Wie bereits dargestellt, stellen weder die Übernachtungen von Besuchern bei der Beklagten noch das Überlassen eines Schlüssels einen Pflichtverstoß dar. Als Mieterin ist die Beklagte berechtigt, jederzeit Besucher in ihrer Wohnung zu empfangen, dies auch über Nacht und über längere Zeit, ohne Einschränkung hinsichtlich der Personen (vgl. Schmidt-Futterer, 10. Auflage § 535 BGB RN 255 mwN).
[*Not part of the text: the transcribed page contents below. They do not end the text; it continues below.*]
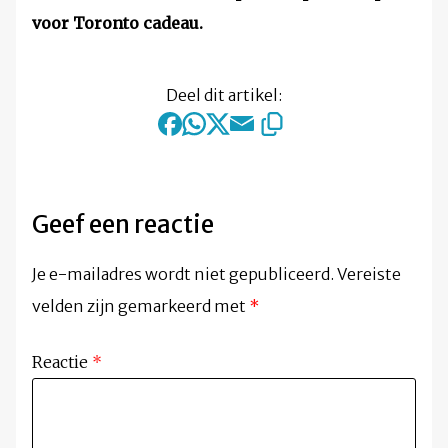
voor Toronto cadeau.
Deel dit artikel:
Geef een reactie
Je e-mailadres wordt niet gepubliceerd.
Vereiste
velden zijn gemarkeerd met
*
Reactie
*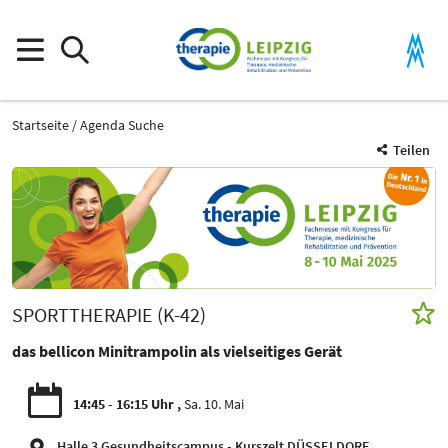
Startseite
Agenda Suche
Teilen
SPORTTHERAPIE (K-42)
das bellicon Minitrampolin als vielseitiges Gerät
14:45 - 16:15 Uhr
Sa. 10. Mai
Halle 3 Gesundheitscampus - Kurszelt DÜSSELDORF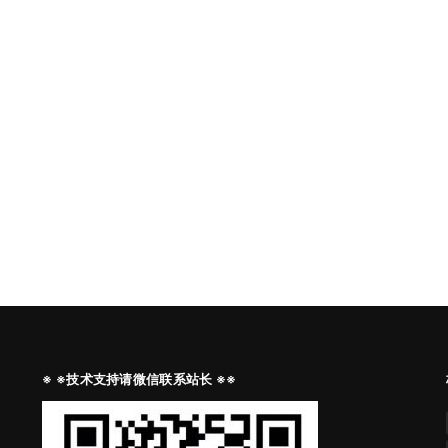
※ ※技术支持请微信联系站长 ※※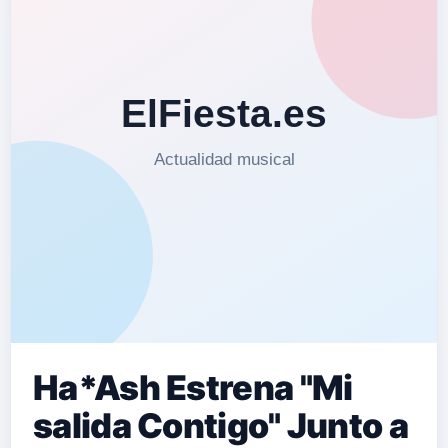
Ha*Ash Estrena "Mi
salida Contigo" Junto a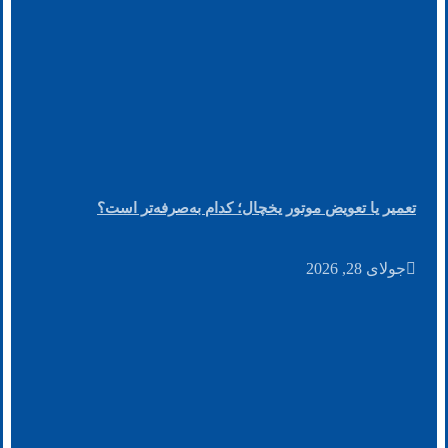
تعمیر یا تعویض موتور یخچال؛ کدام به‌صرفه‌تر است؟
جولای 28, 2026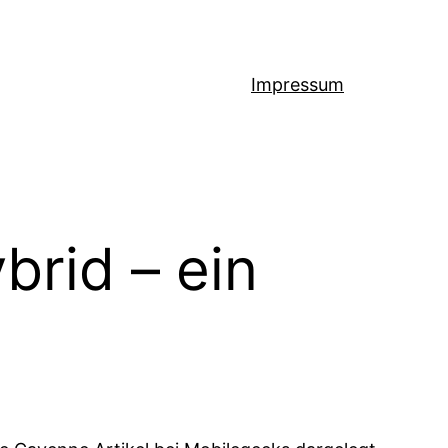
Impressum
rid – ein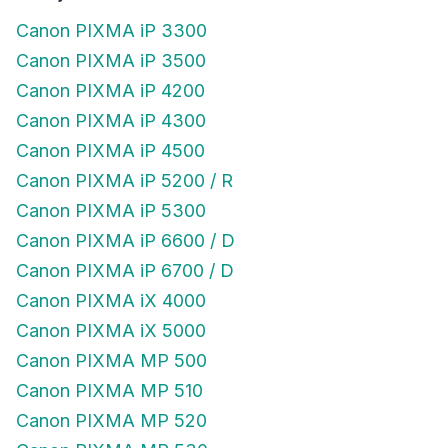
Canon PIXMA iP 3300
Canon PIXMA iP 3500
Canon PIXMA iP 4200
Canon PIXMA iP 4300
Canon PIXMA iP 4500
Canon PIXMA iP 5200 / R
Canon PIXMA iP 5300
Canon PIXMA iP 6600 / D
Canon PIXMA iP 6700 / D
Canon PIXMA iX 4000
Canon PIXMA iX 5000
Canon PIXMA MP 500
Canon PIXMA MP 510
Canon PIXMA MP 520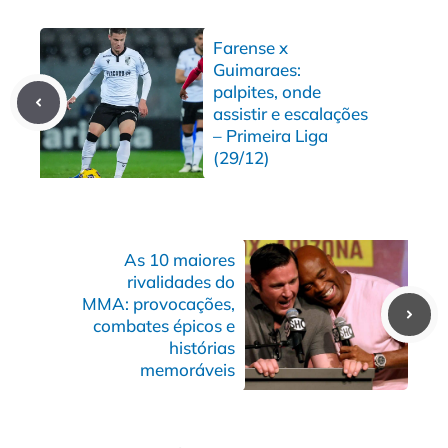
Farense x
Guimaraes:
palpites, onde
assistir e escalações
– Primeira Liga
(29/12)
As 10 maiores
rivalidades do
MMA: provocações,
combates épicos e
histórias
memoráveis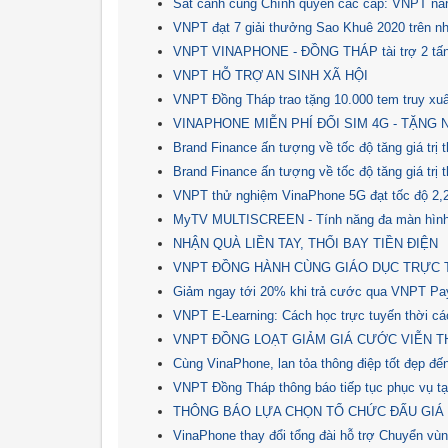
Sát cánh cùng Chính quyền các cấp: VNPT nân
VNPT đạt 7 giải thưởng Sao Khuê 2020 trên nh
VNPT VINAPHONE - ĐỒNG THÁP tài trợ 2 tấn
VNPT HỖ TRỢ AN SINH XÃ HỘI
VNPT Đồng Tháp trao tặng 10.000 tem truy xuấ
VINAPHONE MIỄN PHÍ ĐỔI SIM 4G - TẶNG 
Brand Finance ấn tượng về tốc độ tăng giá tr
Brand Finance ấn tượng về tốc độ tăng giá tr
VNPT thử nghiệm VinaPhone 5G đạt tốc độ 2
MyTV MULTISCREEN - Tính năng đa màn hình ho
NHẬN QUÀ LIỀN TAY, THỔI BAY TIỀN ĐIỆN
VNPT ĐỒNG HÀNH CÙNG GIÁO DỤC TRỰC 
Giảm ngay tới 20% khi trả cước qua VNPT Pa
VNPT E-Learning: Cách học trực tuyến thời cá
VNPT ĐỒNG LOẠT GIẢM GIÁ CƯỚC VIỄN T
Cùng VinaPhone, lan tỏa thông điệp tốt đẹp đế
VNPT Đồng Tháp thông báo tiếp tục phục vụ tạ
THÔNG BÁO LỰA CHỌN TỔ CHỨC ĐẤU GIÁ 
VinaPhone thay đổi tổng đài hỗ trợ Chuyển vù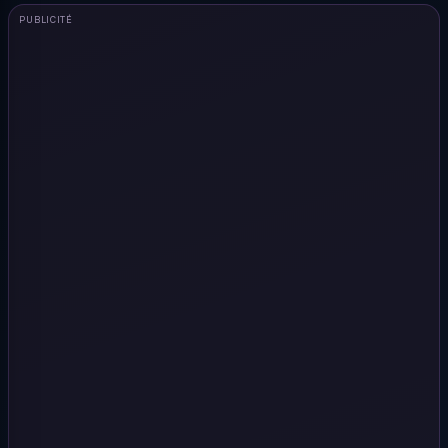
PUBLICITÉ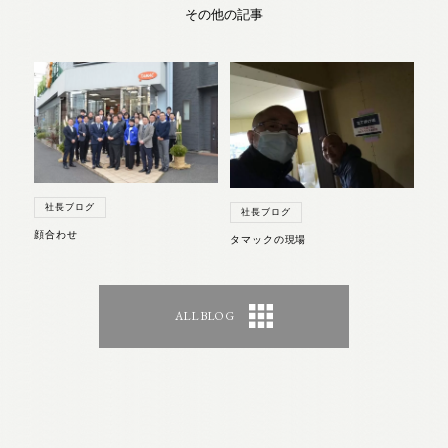
その他の記事
社長ブログ
社長ブログ
顔合わせ
タマックの現場
ALL BLOG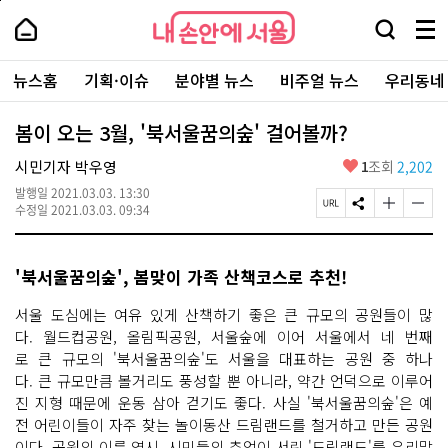
본
페
내
문
이
내
손
검
메
바
지
손
안
색
뉴
로
상
안
주
에
창
전
가
단
에
뉴스홈
기획·이슈
분야별 뉴스
비주얼 뉴스
우리동네
요
서
열
체
기
으
서
서
울
기
보
로
울
비
기
이
-
봄이 오는 3월, '북서울꿈의숲' 걸어볼까?
스
동
서
바
울
좋
시민기자 박우영
1
조회
2,202
로
시
아
가
대
발행일
2021.03.03. 13:30
요
기
페
S
글
글
표
수정일
2021.03.03. 09:34
이
N
자
자
소
지
S
크
크
통
U
공
기
기
포
'북서울꿈의숲', 봄맞이 가족 산책코스로 추천!
R
유
크
작
털
L
하
게
게
복
기
변
변
서울 도심에는 여유 있게 산책하기 좋은 큰 규모의 공원들이 많
사
경
경
다. 월드컵공원, 올림픽공원, 서울숲에 이어 서울에서 네 번째
하
하
로 큰 규모의 '북서울꿈의숲'도 서울을 대표하는 공원 중 하나
기
기
다. 큰 규모만큼 볼거리도 풍성할 뿐 아니라, 약간 언덕으로 이루어
진 지형 때문에 운동 삼아 걷기도 좋다. 사실 '북서울꿈의숲'은 예
전 어린이들이 자주 찾는 놀이동산 드림랜드를 철거하고 만든 공원
이다. 공원의 이름 역시, 시민들의 추억이 서린 '드림랜드'를 우리말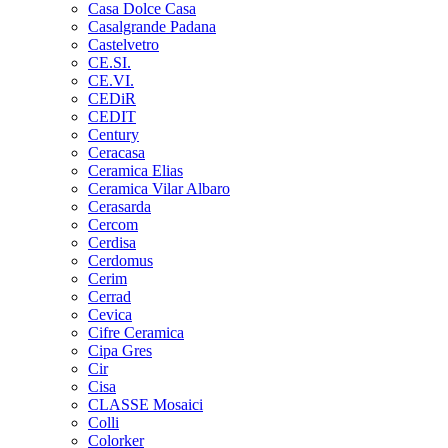
Casa Dolce Casa
Casalgrande Padana
Castelvetro
CE.SI.
CE.VI.
CEDiR
CEDIT
Century
Ceracasa
Ceramica Elias
Ceramica Vilar Albaro
Cerasarda
Cercom
Cerdisa
Cerdomus
Cerim
Cerrad
Cevica
Cifre Ceramica
Cipa Gres
Cir
Cisa
CLASSE Mosaici
Colli
Colorker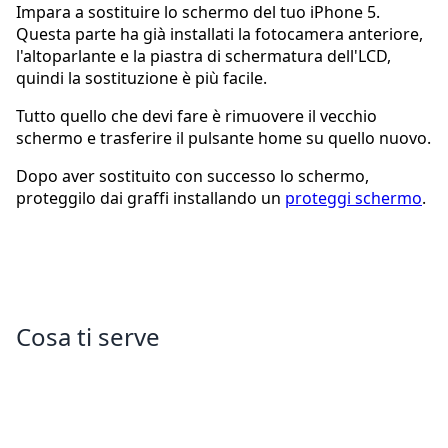
Impara a sostituire lo schermo del tuo iPhone 5.
Questa parte ha già installati la fotocamera anteriore,
l'altoparlante e la piastra di schermatura dell'LCD,
quindi la sostituzione è più facile.
Tutto quello che devi fare è rimuovere il vecchio
schermo e trasferire il pulsante home su quello nuovo.
Dopo aver sostituito con successo lo schermo,
proteggilo dai graffi installando un
proteggi schermo
.
Cosa ti serve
Der Beklagten kann des weiteren nicht zum Vorwurf gemacht werden, ihren Besucher trotz des Hausverbots weiter empfangen zu haben. Insofern ist ihr zu Gute zu halten, dass die Rechtmäßigkeit des Hausverbots nicht eindeutig ist und zunächst vom Amtsgericht Neukölln und in der Beschwerde vom Landgericht Berlin im Einstweiligen Verfügungsverfahren abweichend bewertet worden ist. Zudem ist es nicht zu weiteren Zwischenfällen gekommen und die Besuche wurden nach der Zustellung der das Hausverbot zunächst bestätigenden Entscheidung des Landgerichts vom 28.06.2012 eingestellt. Diese Entscheidung wurde zudem mit Beschluss des Landgerichts vom 21.09.2012 wieder aufgehoben.
Die prozessualen Nebenentscheidungen folgen aus §§ 91, 708 Nr. 11, 711 ZPO.